As an outlier, NS5 had the highest number of identified variations—I374V, E641D, N11S, R727G, V643A - from both human and NHP YFV sequences. NS5 protein is a fundamental enzyme for viral replication because it contains an N-terminal methyltransferase domain (MTase) and a C-terminal RNA dependent RNA polymerase domain (RdRp) [50]. MTase domain has important functions involved in protecting viral RNA from degradation and innate immunity response. RdRp is essential for viral RNA replication, because its activities cannot be performed by host polymerases, and is a promising target for antiviral drug development [51]. Furthermore, dengue virus NS5 has been associated with immune response evasion [52, p. 2]. With the structural analyses, we found that none of the SNVs found has been reported to be in positions with apparent connections to protein function or structure. However, R727G on the human dataset, on the thumb subdomain of RdRp domain, shows a change in predicted affinity for RNA upon SNV occurrence. This reduction in affinity could impact polymerase function and viral replication efficiency.

Conclusions

In conclusion, even though the method proposed was applied on data that was already available from other sources, our study demonstrate that it is efficient and easy to replicate, making it suitable for real-time genomic surveillance, in which genetic data is analized as it is generated. This approach may help detect and inform on possible connections between ongoing genetic changes and public health in a timely manner.

Materials and methods

Ethics approval and consent to participate

This project was reviewed and approved by the Comissão Nacional de Ética em Pesquisa (CONEP) [National Research Ethics Committee] from the Brazilian Ministry of Health (BrMoH), as part of the arboviral genomic surveillance efforts within the terms of Resolution 510/2016 of CONEP, by the Pan American Health Organization Ethics Review Committee (PAHOERC) (Ref. No. PAHO-2016-08-0029), and by the Oswaldo Cruz Foundation Ethics Committee (CAAE: 90249218.6.1001.5248).

Datasets

We retrieved YFV complete or near complete genome sequences from the recent Brazilian outbreaks, available on public databases [1923], with associated epidemiological and clinical data containing relevant information regarding clinical severity and outcome for human infections samples, as well as PCR cycle threshold value (Ct) for both human and NHP samples. The alignment was made using MAFFT online [53] and was manually verified and corrected using AliView (https://ormbunkar.se/aliview/). Sequences with coverage lower than 90% were removed from the study. For ML analysis, human infection sequences were divided between not severe/not death and severe/death. Callithrix ssp. infection sequences were divided by low Ct (<20) and high Ct (≥ 20). After curation, the human dataset contained 56 YFV sequences, with 40 sequences related to severe/death cases, and 16 sequences related to not severe/not death cases. The NHP (Callithrix spp.) dataset, after curation, contained 27 sequences, of which 21 were related to low Ct values (< 20) and 6 were related to high Ct values (> = 20).

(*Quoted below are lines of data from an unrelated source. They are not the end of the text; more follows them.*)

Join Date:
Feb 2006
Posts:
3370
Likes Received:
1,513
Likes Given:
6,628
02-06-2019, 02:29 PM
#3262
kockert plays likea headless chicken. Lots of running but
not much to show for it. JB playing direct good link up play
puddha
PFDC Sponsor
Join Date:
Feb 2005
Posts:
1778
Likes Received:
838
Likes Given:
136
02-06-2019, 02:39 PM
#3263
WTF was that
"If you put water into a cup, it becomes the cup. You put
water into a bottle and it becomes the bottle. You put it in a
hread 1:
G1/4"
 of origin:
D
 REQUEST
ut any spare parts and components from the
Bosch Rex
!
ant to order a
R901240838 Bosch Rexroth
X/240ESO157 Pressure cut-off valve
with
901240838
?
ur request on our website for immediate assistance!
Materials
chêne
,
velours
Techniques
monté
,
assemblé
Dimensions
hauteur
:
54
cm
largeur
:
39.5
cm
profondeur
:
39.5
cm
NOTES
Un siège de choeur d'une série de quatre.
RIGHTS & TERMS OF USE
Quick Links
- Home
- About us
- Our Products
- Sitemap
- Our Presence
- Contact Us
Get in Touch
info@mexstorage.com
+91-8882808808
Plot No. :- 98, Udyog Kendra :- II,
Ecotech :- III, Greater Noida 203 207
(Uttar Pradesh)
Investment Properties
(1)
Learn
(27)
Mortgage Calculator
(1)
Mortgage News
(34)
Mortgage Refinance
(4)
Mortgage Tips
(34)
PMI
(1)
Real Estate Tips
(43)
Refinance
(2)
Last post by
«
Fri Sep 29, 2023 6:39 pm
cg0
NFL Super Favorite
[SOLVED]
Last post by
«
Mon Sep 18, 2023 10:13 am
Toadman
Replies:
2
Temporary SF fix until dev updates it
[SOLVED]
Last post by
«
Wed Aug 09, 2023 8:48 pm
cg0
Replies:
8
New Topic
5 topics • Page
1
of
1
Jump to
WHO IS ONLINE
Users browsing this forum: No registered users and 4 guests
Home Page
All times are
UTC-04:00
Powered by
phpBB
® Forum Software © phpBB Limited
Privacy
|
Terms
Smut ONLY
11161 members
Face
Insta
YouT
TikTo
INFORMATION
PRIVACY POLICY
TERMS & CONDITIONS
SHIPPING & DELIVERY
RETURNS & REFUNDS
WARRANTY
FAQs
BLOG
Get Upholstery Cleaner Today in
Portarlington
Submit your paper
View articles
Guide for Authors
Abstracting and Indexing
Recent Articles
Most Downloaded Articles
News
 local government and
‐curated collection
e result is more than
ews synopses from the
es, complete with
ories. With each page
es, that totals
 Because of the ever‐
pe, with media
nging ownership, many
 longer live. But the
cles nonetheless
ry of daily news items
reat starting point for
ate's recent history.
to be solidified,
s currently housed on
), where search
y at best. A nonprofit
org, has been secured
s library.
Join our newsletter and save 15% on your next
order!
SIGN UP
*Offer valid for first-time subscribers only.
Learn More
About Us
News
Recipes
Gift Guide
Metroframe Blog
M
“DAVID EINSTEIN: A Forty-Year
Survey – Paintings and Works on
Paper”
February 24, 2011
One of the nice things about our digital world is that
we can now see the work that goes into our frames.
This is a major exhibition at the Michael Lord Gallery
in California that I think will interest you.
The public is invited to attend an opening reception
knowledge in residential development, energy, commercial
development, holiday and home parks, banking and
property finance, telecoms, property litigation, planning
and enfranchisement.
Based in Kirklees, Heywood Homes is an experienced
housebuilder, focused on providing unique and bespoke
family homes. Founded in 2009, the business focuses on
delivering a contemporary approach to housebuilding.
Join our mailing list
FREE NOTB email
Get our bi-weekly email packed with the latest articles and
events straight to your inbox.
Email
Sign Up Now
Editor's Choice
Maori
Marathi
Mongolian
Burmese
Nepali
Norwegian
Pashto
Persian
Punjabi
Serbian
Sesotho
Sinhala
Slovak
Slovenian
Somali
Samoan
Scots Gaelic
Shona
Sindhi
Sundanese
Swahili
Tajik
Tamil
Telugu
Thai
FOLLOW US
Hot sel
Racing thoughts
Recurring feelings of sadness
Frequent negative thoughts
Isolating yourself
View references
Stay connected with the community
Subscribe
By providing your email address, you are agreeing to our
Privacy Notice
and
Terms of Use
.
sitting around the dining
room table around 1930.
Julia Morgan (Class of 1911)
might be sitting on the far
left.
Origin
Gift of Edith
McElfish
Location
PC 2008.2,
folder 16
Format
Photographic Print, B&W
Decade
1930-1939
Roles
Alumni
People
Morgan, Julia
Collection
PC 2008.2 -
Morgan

Machine learning model adjustment

We applied three different ML models for each of two analyzed datasets, XGBoost [54, 55], random forest [56] and regularized logistic regression [57]. We adjusted the XGBoost model parameters in a “grid-search cross-validation” scheme with five folds. Random forest adjustment used “out of bag” data as validation. Regularized logistic regression parameters were adjusted on a 10-fold cross-validation scheme, using their averages in the final model. Part of the dataset (test set) was held out of model adjustment and validation, being used afterwards to test model’s performance (as presented earlier).

Model interpretation

Feature importance was computed using SHAP (SHapley Additive exPlanation) [3032]. We followed the author’s suggestion (https://github.com/slundberg/shap/issues/397) on dealing with categorical data when using SHAP.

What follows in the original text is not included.